Ultimamente si fa molta fatica a capire “da che parte stare”


QUANTA CONFUSIONE, ANCHE IN POLITICA, AL GIORNO D’OGGI…

Di Gian Piero Bonfanti

Anche in politica il relativismo ha creato una grossa confusione. Non che prima vi fosse tutta questa chiarezza, diciamo però che ultimamente si fa molta fatica a capire “da che parte stare”.

In passato durante gli anni ’70 abbiamo assistito al passaggio di leggi come divorzio ed aborto, proprio durante un periodo nel quale il cosiddetto partito cattolico (Democrazia Cristiana) aveva i numeri per potersi opporre, ma grazie al compromesso storico ed alla contaminazione interna di partito abbiamo assistito ad una disfatta totale su tutti i fronti valoriali.

Non solo da allora le persone si sono man mano convinte che queste leggi siano state una conquista sociale, ma si è anche affermata l’idea che questi siano “diritti” necessari all’uomo.

Tutto questo è frutto di una martellante propaganda che ci assilla costantemente e che quotidianamente ci imprime la convinzione che tali “diritti” siano prioritari ed irrinunciabili.

Seguendo lo stesso tragico esempio si sta facendo velocemente strada la convinzione radicale in merito alle leggi riguardo il fine vita, e le numerose firme raccolte dagli attivisti pro-eutanasia lasciano intendere che siamo ad un passo dal dover assistere al passaggio di queste leggi mortifere.

Tutto é relativo, come dicevamo e constatiamo, e negli stessi partiti politici c’è chi la pensa in un modo e chi invece è convinto dell’esatto contrario.

Purtroppo la confusione è totale ed in questo pantano chi ci sguazza sono sempre coloro che hanno interessi neanche troppo velati.

Ma questo potrebbe essere marginale se vi fosse una vera e propria forza di opposizione.

Invece assistiamo ad una timida comparsata, una querelle politica non convincente, dove qualcuno alza la voce qua e là, ma quando si tratta di rispondere agli ordini di scuderia, sono tutti pronti a correre ai propri posti.

Un po’ come quando la maestra alza la voce e tutti gli scolaretti corrono ai loro posti nei banchi, seduti e composti.

Provate a pensare alla tanto discussa frase di fine luglio del Presidente del Consiglio Mario Draghi relativa ai vaccini: “L’appello a non vaccinarsi è un appello a morire.
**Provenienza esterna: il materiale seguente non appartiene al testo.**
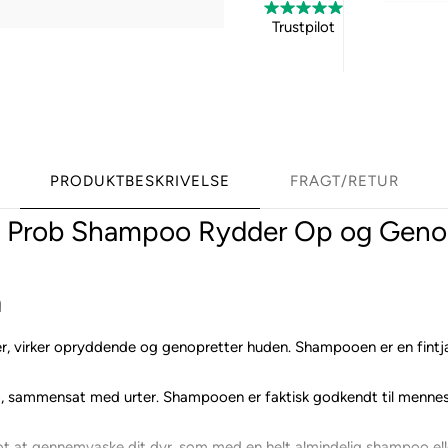
Trustpilot
PRODUKTBESKRIVELSE
FRAGT/RETUR
 Prob Shampoo Rydder Op og Genop
a
er, virker opryddende og genopretter huden. Shampooen er en fin
mmensat med urter. Shampooen er faktisk godkendt til mennesker
ot at gennemvaske dit dyr, som med en helt almindelig shampoo el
Sostanzialmente è così: non ti vaccini, ti ammali e muori. Oppure: non ti vaccini, contagi, lui o lei muore”.

Dopo questa affermazione, sulla quale si potrebbe discutere all’infinito, sono corsi tutti a farsi la dose del siero magico, anche coloro che sostenevano la libertà vaccinale.

Da allora abbiamo assistito ad una escalation sugli obblighi e le coercizioni da Green Pass.
A nulla sino ad ora sono servite le manifestazioni e le voci dissenzienti.
La biglia sul piano inclinato non si riesce più a fermare.

In tutto questo la politica di opposizione è totalmente assente. Oramai siamo governati da un regime sanitario, e guai a dissentire…

Censura e propaganda del mainstream ci stanno conducendo ad un punto critico e la gente si autoconvince dell’ obbligatorietà anche dove non é prevista.

Ora vengono richiesti questi lasciapassare verdi dalle società sportive alle scuole, oltre ai locali ed ai luoghi pubblici, ed ogni giorno le restrizioni imposte da un ricatto morale imperante diventano sempre più restrittive.

Ma la vera domanda che ci poniamo è: se oggi dovessimo andare al voto, ci sarebbe un partito coeso in grado di opporsi a questa deriva totalitaria?

In questa nebbia totale viviamo in un tempo di incertezze, create ad arte.

Come sempre, rivolgiamo lo sguardo in alto per mantenere la rotta.